In the nursing home context, that's probably a closer call than the court gave it credit for being. Justices Lanzinger and Lundberg Stratton concurred only in the judgment, and Lanzinger's opinion, and Justice Pfeifer's dissent, note a ground for substantive unconscionability not raised in the 8th's opinion: the strong preference for protecting nursing home residents, as evidenced by the General Assembly's passage of RC Chapter 3721, which includes a nursing home residents "bill of rights."

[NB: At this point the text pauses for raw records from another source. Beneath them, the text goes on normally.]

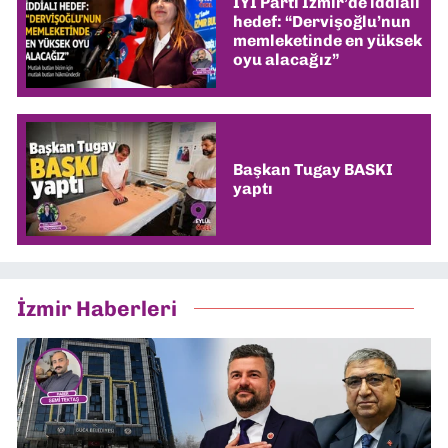
İYİ Parti İzmir’de iddialı
hedef: “Dervişoğlu’nun
memleketinde en yüksek
oyu alacağız”
Başkan Tugay BASKI
yaptı
İzmir Haberleri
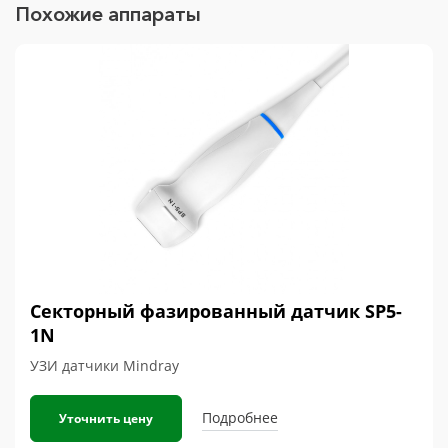
Похожие аппараты
Секторный фазированный датчик SP5-
1N
УЗИ датчики Mindray
Подробнее
Уточнить цену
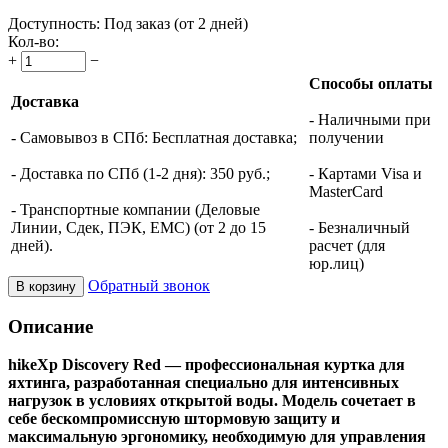
Доступность:
Под заказ (от 2 дней)
Кол-во:
+
−
Способы оплаты
Доставка
- Наличными при
- Самовывоз в СПб: Бесплатная доставка;
получении
- Доставка по СПб (1-2 дня): 350 руб.;
- Картами Visa и
MasterCard
- Транспортные компании (Деловые
Линии, Сдек, ПЭК, ЕМС) (от 2 до 15
- Безналичный
дней).
расчет (для
юр.лиц)
Обратный звонок
В корзину
Описание
hikeXp Discovery Red — профессиональная куртка для
яхтинга, разработанная специально для интенсивных
нагрузок в условиях открытой воды. Модель сочетает в
себе бескомпромиссную штормовую защиту и
максимальную эргономику, необходимую для управления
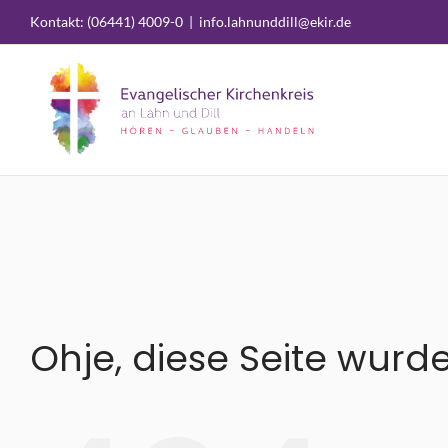
Zum
Kontakt: (06441) 4009-0
|
info.lahnunddill@ekir.de
Inhalt
springen
Ohje, diese Seite wurd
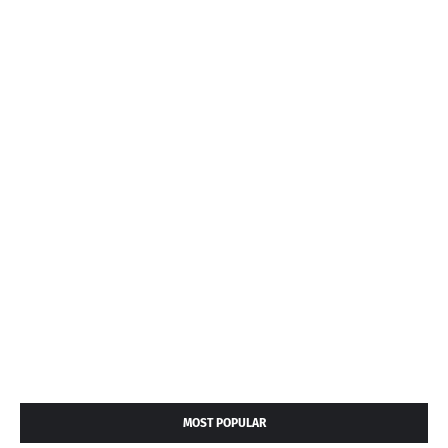
MOST POPULAR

One of the problems with the opinion is that it does little to analyze and clarify the law in this area. As I've pointed out before, the mantra in arbitration cases is that the party seeking to avoid arbitration must provide a quantum of evidence that the clause is both substantively and procedurally unconscionable. No explanation is ever offered as to exactly what "quantum" of evidence that is (prima facie? preponderance? clear and convincing?), nor why the party must show both. If all of the claims of procedural unconscionability in Hayes' case had been demonstrated by evidence (Pfeifer's opinion gives a rundown of those), would the agreement have been saved by virtue of the fact that it wasn't substantively unconscionable? Again, one looks in vain through the majority's opinion for any answer or explanation to those questions.
Actually, Pfeifer's dissent provides a compelling analysis of the latter question. While he doesn't address the "quantum" question, he cites case law from other jurisdictions that view the two types of unconscionably not in isolation, but in comparison to one another:
The substantive/procedural analysis is more of a sliding scale than a true dichotomy. The harsher the clause, the less "bargaining naughtiness" that is required to establish unconscionability.

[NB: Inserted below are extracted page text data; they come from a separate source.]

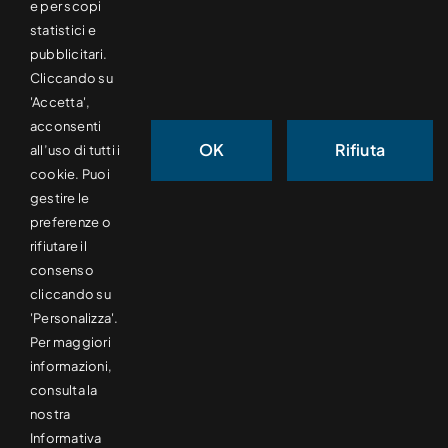
MONOPIEGA
e per scopi
statistici e
pubblicitari.
ALTRO
Cliccando su
'Accetta',
acconsenti
OK
Rifiuta
all’uso di tutti i
cookie. Puoi
contatti.
gestire le
preferenze o
rifiutare il
+39 0332 201069
consenso
cliccando su
info@sageslitters.com
'Personalizza'.
Per maggiori
Via Cesariano, 27, 21056 Induno Olona VA
informazioni,
consulta la
nostra
Informativa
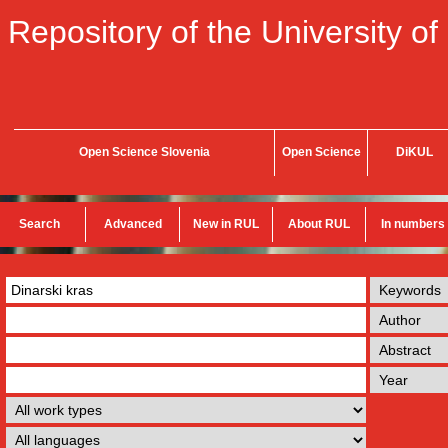
Repository of the University of
Open Science Slovenia
Open Science
DiKUL
Search
Advanced
New in RUL
About RUL
In numbers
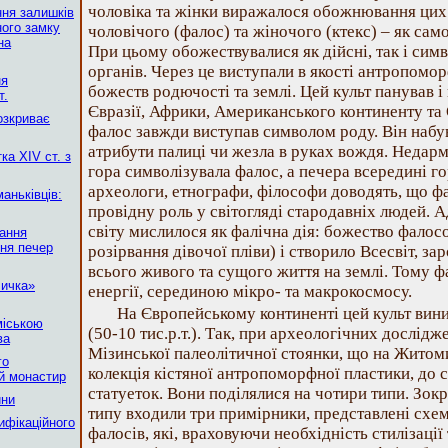
чоловіка та жінки виражалося обожнювання цих 
ння залишків
ного замку
чоловічого (фалос) та жіночого (ктекс) – як сам
на
При цьому обожествувалися як дійсні, так і сим
органів. Через це виступали в якості антропомор
ня
божеств родючості та землі. Цей культ панував і 
т.
Євразії, Африки, Американського континенту та
озкриває
фалос завжди виступав символом роду. Він набув
атрибути палиці чи жезла в руках вождя. Недарма
ка XIV ст. з
гора символізувала фалос, а печера всередині го
археологи, етнографи, філософи доводять, що фа
аньківців:
провідну роль у світогляді стародавніх людей. 
світу мислилося як фалічна дія: божество фалос
тання
ння печер
розірвання дівочої пліви) і створило Всесвіт, 
всього живого та сущого життя на землі. Тому ф
личка»
енергії, серединою мікро- та макрокосмосу.
На Європейському континенті цей культ вини
міською
(50-10 тис.р.т.). Так, при археологічних дослідж
ва
Мізинської палеолітичної стоянки, що на Житом
го
колекція кістяної антропоморфної пластики, до 
ий монастир
статуеток. Вони поділялися на чотири типи. Зокр
ини
типу входили три примірники, представлені сх
ифікаційного
фалосів, які, враховуючи необхідність стилізаці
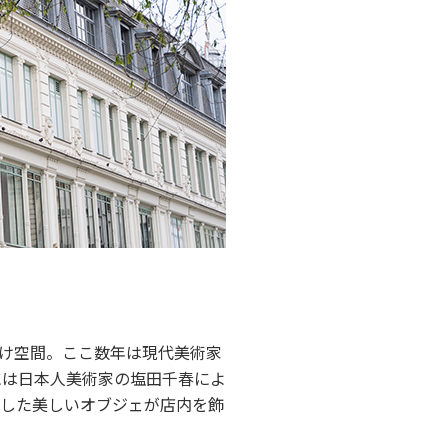
け空間。ここ数年は現代美術家
には日本人美術家の塩田千春によ
吊るした美しいオブジェが店内を飾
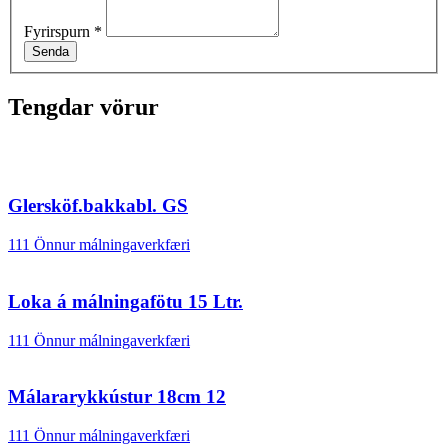
Fyrirspurn
*
Senda
Tengdar vörur
Glersköf.bakkabl. GS
111 Önnur málningaverkfæri
Loka á málningafötu 15 Ltr.
111 Önnur málningaverkfæri
Málararykkústur 18cm 12
111 Önnur málningaverkfæri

If you're a plaintiff seeking to avoid arbitration in these types of cases, that's language you should pounce on.
What's perhaps most disturbing about the majority opinion is that it pays no real heed to the recent evolution of arbitration agreements. While such agreements used to be common in business contracts, they've become increasingly frequent in all manner of consumer contracts, from cell-phone subscriptions to car purchases. It's one thing when two parties of relatively equal bargaining power agree to resolve any disputes through arbitration; it's another when such a provision is included on a take-it-or-leave-it basis in contracts between a huge corporation and an individual consumer. For the most part, appellate courts which addressed arbitration clauses in such agreements have recognized the inherent inequality of the parties' bargaining positions. You won't find any of that in the majority's opinion in Hayes.